→ Instructions for the task
Find the line containing "inir a identidade do espaço." in the entries below. Restate it and each line after it, word for word, up to and including the line containing "сроки обязательного проживания на".

→ Input data
┄┄┄┄┄┄┄┄┄┄┄┄┄┄┄┄┄┄┄┄

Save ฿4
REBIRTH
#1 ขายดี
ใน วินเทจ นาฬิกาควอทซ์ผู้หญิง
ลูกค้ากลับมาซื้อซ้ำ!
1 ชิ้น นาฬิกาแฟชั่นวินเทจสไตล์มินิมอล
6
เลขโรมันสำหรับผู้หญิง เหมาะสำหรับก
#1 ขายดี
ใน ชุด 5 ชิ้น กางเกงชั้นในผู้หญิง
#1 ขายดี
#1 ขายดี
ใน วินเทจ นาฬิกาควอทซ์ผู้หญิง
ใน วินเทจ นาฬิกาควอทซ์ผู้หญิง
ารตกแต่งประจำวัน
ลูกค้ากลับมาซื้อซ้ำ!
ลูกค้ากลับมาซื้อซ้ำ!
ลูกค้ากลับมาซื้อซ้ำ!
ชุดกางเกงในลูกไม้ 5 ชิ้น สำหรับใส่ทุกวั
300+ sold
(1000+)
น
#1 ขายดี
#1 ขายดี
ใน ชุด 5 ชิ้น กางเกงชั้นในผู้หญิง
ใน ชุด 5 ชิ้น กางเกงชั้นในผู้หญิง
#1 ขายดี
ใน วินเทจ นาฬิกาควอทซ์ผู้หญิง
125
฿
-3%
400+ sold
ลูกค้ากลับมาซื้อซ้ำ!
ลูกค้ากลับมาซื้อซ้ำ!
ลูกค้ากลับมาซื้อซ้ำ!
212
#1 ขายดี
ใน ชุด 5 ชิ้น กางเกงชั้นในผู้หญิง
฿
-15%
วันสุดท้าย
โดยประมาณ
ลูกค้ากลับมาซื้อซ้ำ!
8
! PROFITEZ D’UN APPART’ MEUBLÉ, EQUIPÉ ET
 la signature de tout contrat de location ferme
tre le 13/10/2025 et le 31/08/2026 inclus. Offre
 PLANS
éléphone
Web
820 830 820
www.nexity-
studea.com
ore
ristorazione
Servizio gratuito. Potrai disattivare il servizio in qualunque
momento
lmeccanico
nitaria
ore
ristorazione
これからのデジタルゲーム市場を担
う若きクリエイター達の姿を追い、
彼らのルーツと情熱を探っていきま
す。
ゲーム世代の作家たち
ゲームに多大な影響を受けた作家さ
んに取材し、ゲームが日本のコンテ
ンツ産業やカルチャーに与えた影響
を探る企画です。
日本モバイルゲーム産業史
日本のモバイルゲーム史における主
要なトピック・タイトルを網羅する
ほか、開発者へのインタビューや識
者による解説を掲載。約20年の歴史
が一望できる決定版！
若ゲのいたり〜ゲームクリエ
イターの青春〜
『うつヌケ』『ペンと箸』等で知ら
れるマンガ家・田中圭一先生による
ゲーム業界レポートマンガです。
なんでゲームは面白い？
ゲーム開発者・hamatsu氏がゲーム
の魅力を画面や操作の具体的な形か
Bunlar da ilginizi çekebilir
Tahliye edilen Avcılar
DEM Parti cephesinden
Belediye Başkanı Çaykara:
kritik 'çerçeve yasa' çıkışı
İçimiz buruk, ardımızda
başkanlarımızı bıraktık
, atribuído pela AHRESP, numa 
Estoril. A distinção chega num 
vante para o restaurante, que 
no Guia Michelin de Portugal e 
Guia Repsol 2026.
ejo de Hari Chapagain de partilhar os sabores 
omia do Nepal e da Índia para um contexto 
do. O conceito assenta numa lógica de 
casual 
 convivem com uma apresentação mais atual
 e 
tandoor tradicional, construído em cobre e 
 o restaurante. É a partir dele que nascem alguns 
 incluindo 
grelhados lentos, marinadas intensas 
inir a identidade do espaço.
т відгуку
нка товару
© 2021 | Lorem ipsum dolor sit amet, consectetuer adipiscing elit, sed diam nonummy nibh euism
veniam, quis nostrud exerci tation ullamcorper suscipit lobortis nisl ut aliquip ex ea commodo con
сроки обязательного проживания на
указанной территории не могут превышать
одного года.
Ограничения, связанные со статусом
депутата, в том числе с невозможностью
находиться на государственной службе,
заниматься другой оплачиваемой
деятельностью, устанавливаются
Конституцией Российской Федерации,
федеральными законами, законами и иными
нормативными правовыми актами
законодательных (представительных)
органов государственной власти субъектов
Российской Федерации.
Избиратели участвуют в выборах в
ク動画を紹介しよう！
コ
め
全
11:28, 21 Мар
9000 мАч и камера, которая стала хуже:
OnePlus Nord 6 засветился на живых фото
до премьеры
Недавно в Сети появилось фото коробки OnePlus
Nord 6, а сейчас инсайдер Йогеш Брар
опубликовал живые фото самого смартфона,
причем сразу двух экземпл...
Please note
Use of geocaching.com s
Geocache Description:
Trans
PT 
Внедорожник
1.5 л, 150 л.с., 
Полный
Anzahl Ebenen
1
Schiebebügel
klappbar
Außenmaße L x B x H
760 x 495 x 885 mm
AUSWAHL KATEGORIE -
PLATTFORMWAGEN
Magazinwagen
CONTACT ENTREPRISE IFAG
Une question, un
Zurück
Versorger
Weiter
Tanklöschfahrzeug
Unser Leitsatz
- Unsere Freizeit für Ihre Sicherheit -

┄┄┄┄┄┄┄┄┄┄┄┄┄┄┄┄┄┄┄┄

→ Reply
inir a identidade do espaço.
т відгуку
нка товару
© 2021 | Lorem ipsum dolor sit amet, consectetuer adipiscing elit, sed diam nonummy nibh euism
veniam, quis nostrud exerci tation ullamcorper suscipit lobortis nisl ut aliquip ex ea commodo con
сроки обязательного проживания на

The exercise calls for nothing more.